IPPOTERAPIA IN BASILICATA UNA LUNGA STORIA D’AMORE

VITE TRINITARIE
MEZZO SECOLO DI SERVIZIO

Il rapporto uomo-animale utilizzato a scopo terapeutico ha origini molto antiche ed esperienze di studio furono avviate già nel secolo XVIII.
Questa relazione positiva ci accompagna da sempre. Secondo la teoria della biofilia, la specie umana possiede un’attrazione innata su base biologica per la natura e per tutte le sue forme di vita.
Il termine pet therapy, coniato nel 1962 dal neuropsichiatra americano Boris Levinson, indicava proprio questa reciprocità. Dopo aver osservato le interazioni positive tra il suo cane e alcuni pazienti iniziò a coinvolgere l’animale in modo sistematico nella relazione psicoterapeutica con i bambini. Nel 1969, con il suo saggio “Il cane co-terapeuta”, abbiamo la prima teorizzazione della pet therapy.
E uno dei meriti che, in questi cinquant’anni in Basilicata, hanno i Trinitari è quello di  aver vivificato questi principi e averne fatto, precursori, strategia e strumento riabilitativo a disposizione delle persone con disabilità.
In Basilicata l’ippoterapia ebbe inizio nel 1985 a Venosa (PZ) e nel 2016 a Bernalda (MT). E grazie ad essa, in tutti questi anni, abbiamo abilmente strutturato un coinvolgimento pieno e consapevole nel processo di cura, di un essere, il cavallo, che, per le sue peculiarità, è un alleato davvero straordinario.
Utilizzato principalmente nelle attività sanitarie di riabilitazione, il suo impiego si è costantemente evoluto in considerazione non solo delle norme prescritte a livello nazionale e regionale, ma anche con quanto la letteratura scientifica è andata via via indicando.
Il nostro modello di riferimento per gli interventi riabilitativi è l’approccio cognitivo-comportamentale.
Va ricordato a questo proposito che nel 1992 l’Associazione nazionale italiana riabilitazione equestre (Anire), per rappresentare l’Italia al Convegno internazionale sulla Riabilitazione equestre svoltosi a Toronto in Canada, selezionò proprio un nostro studio, coordinato dal dr. Tomaso Viglione: “L’Ippoterapia secondo la Teoria cognitivo-comportamentale”.
Oggi, più correttamente, si parla di Terapie assistite con gli animali (TAA).
Sostenuti dalle evidenze scientifiche, questi approcci trovano ampia applicazione nell’ambito della disabilità, della fragilità e della marginalità sociale, in alcune patologie della sfera fisica e psichica, nel disagio relazionale. Sono orientati a migliorare la qualità della vita delle persone, sia nei processi di cura che nei percorsi educativi.

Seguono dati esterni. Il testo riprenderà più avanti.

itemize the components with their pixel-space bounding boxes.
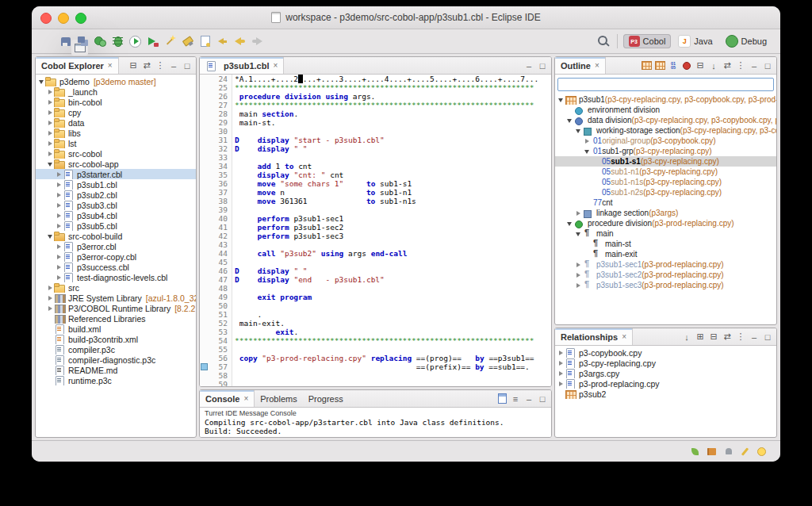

L’importanza di quello che andiamo dicendo trova inoltre riscontro nelle norme che disciplinano oramai, in maniera dettagliata, la questione. Anche a livello regionale.
Infatti, la Basilicata ha recepito l’Accordo e le Linee Guida in materia di interventi assistiti con gli animali (26 aprile 2016), ha emanato le Linee guida vincolanti in materia di interventi assistiti con gli animali (13 ottobre 2017) e, infine, ha disciplinato la promozione delle terapie, dell’educazione e delle attività assistite con gli animali (6 dicembre 2017).
La nostra è una lunga… esperienza, anzi, possiamo proprio dire: storia d’amore.
Il cavallo è presente in tante attività e molto attive sono le collaborazioni con Anire, Special olympics, Fise, Cip, Fisdir.
Dal dressage, agli attacchi, al tekking il nostro amico ci accompagna fedelmente, sempre.
Anche in avventure impegnative e assolutamente suggestive come il Viaggio a cavallo, che unisce Venosa e Bernalda, e che, dal 2006, ripetiamo annualmente, per sensibilizzare il territorio alla cultura del rispetto e della responsabilità nei confronti di tutte le fragilità.
A cuore abbiamo naturalmente anche la salute del nostro compagno, il suo benessere.
Per questo, i due Centri sono dotati di scuderie, con ampi box e servizi annessi, in numero adeguato alla popolazione di esemplari ospitata e gli spazi esterni a disposizione consentono un utilizzo degli animali rispettoso delle caratteristiche di ciascuno e dell’impegno di lavoro esercitato: senza un tale rapporto, è la stessa terapia che ne risulterebbe inficiata.